Wu said, ‘Professional interest, Chief. They’ve already had the four hundred metres freestyle and the hundred metres butterfly. They’ve got the breast stroke and the crawl to come. One hundred and two hundred metres. We figured we should take it in.’
‘Oh, did you? And what does Deputy Tao think?’
‘He told us to turn it off,’ Sang said.
‘And you ignored him?’ Li was incredulous.
‘Not while he was here,’ Wu said. ‘But he went out about half an hour ago. He didn’t say we had to keep it switched off when he wasn’t here.’
Li cast a disapproving glare around the faces turned towards him. ‘You guys are fools,’ he said. ‘You didn’t even put a lookout on the stairs.’
And they all burst out laughing.
But Li’s face never cracked. ‘I suggest you get back to your work. We’ve got a murder inquiry in progress here.’ He turned towards the door as they started returning to their desks, but paused, turning back. ‘Just out of interest … how are we doing?’

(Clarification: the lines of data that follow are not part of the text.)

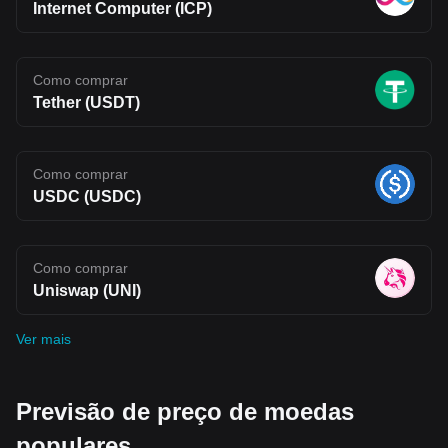
Internet Computer (ICP)
Como comprar
Tether (USDT)
Como comprar
USDC (USDC)
Como comprar
Uniswap (UNI)
Ver mais
Previsão de preço de moedas
populares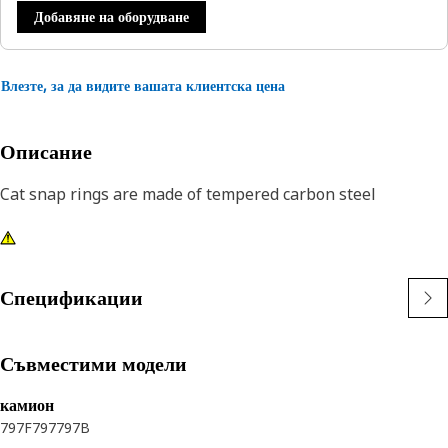
Добавяне на оборудване
Влезте, за да видите вашата клиентска цена
Описание
Cat snap rings are made of tempered carbon steel
Спецификации
Съвместими модели
камион
797F
797
797B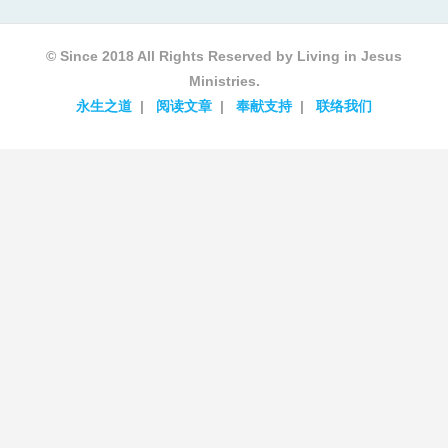
© Since 2018 All Rights Reserved by Living in Jesus
Ministries.
永生之道
阅读文章
奉献支持
联络我们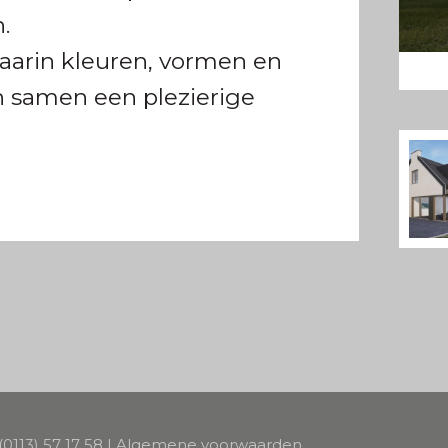
.
aarin kleuren, vormen en
n samen een plezierige
(0113) 57 17 58
|
Algemene voorwaarden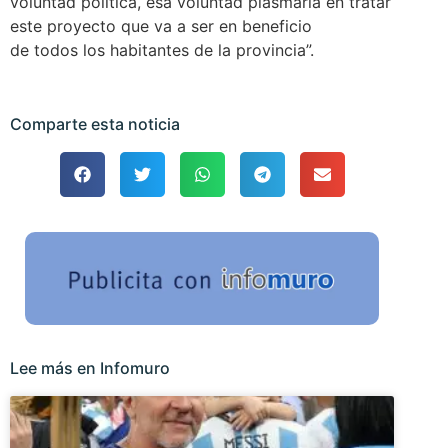
voluntad política, esa voluntad plasmarla en tratar
este proyecto que va a ser en beneficio
de todos los habitantes de la provincia”.
Comparte esta noticia
Lee más en Infomuro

‘Won the butterfly, first and second,’ Wu said. ‘Lost the freestyle, but took second and third. We’re ahead on points.’
Li allowed himself a tiny smile. ‘Good,’ he said.

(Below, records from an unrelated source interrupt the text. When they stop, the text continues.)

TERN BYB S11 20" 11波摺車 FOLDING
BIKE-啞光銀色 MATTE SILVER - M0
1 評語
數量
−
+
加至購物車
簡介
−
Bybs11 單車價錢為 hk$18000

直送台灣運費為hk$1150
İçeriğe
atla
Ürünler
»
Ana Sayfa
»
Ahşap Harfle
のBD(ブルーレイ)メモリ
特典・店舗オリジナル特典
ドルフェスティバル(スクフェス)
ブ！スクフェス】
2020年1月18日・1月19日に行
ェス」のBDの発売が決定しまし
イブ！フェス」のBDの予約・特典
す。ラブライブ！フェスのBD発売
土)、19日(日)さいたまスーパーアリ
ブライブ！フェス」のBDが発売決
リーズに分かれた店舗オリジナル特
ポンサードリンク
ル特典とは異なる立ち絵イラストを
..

He was halfway down the corridor when Qian caught up with him. He was clutching a sheaf of notes. ‘Couple of things, Chief.’ He followed Li into his office. ‘You asked about dope-testing.’
Li was surprised. ‘You’ve got that already?’

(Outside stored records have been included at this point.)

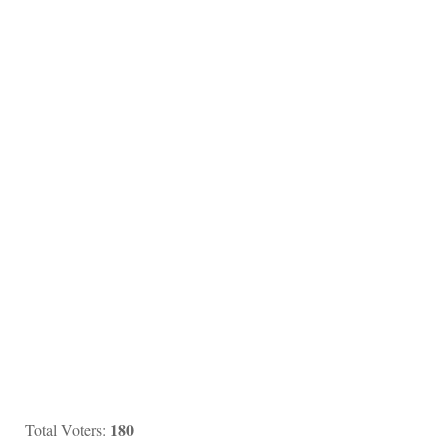
180
Total Voters: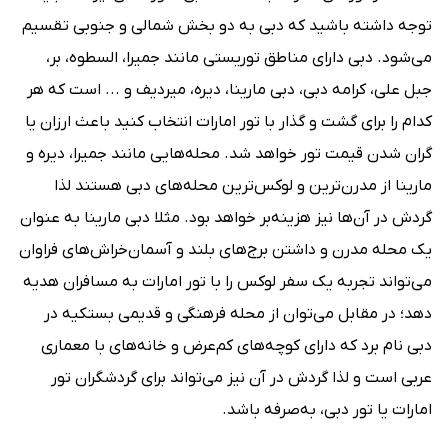
توجه داشته باشید که دبی به دو بخش شمالی و جنوبی تقسیم
می‌شود. دبی دارای مناطق توریستی مانند جمیرا، السطوه، بر،
جبل علی، کرامه دبی، دبی مارینا، دیره، میردیف و ... است که هر
کدام را برای گشت و گذار با تور امارات انتخاب کنید باعث ارزان یا
گران شدن قیمت تور خواهد شد. محله‌هایی مانند جمیرا، دیره و
مارینا از مدرن‌ترین و لوکس‌ترین محله‌های دبی هستند لذا
گردش در آن‌ها نیز هزینه‌بر خواهد بود. مثلا دبی مارینا به عنوان
یک محله مدرن و داشتن برج‌های بلند و آسمان‌خراش‌های فراوان
می‌تواند تجربه یک سفر لوکس را با تور امارات به مسافران هدیه
دهد؛ در مقابل می‌توان از محله فرهنگی و قدیمی بستکیه در
دبی نام برد که دارای کوچه‌های کم‌عرض و خانه‌های با معماری
عربی است و لذا گردش در آن نیز می‌تواند برای گردشگران تور
امارات یا تور دبی، به‌صرفه باشد.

‘It’s a matter of record, Chief. Same with all the sports authorities. Seems that nowadays they all do out-of-competition testing, to discourage athletes and other sportsmen from using drugs to enhance their training. They’re given twenty-four hours’ notice, and then it’s mandatory to provide the required urine samples.’
‘Couldn’t they just turn in clean samples?’ Li asked. ‘Someone else’s urine, even?’
‘Not these days, apparently,’ Qian said. ‘The guy I spoke to from the Chinese authority said the athlete being tested is assigned what they call a chaperone. Someone of the same sex. He or she stays with the athlete the whole time. Has to watch them pissing in the jar, and then the athlete has to pour the stuff into two small bottles they label as A and B samples. These are packed into small cases, locked with special seals and sent to a laboratory for analysis.’
‘So what about the people we’re interested in?’
‘Sui was tested two weeks ago. Clean. Two of the three killed in the car crash were tested a week before the accident. Also clean. The cyclist hasn’t been tested since he was last in competition. It’s normal to test first, second and third in any competition, and then they pick someone else at random. He came third in his last event and was clean then. Jia Jing was tested six weeks ago. Also clean.’
Li sat down thoughtfully. ‘Almost too good to be true,’ he said. ‘There must be ways these people can cheat the tests.’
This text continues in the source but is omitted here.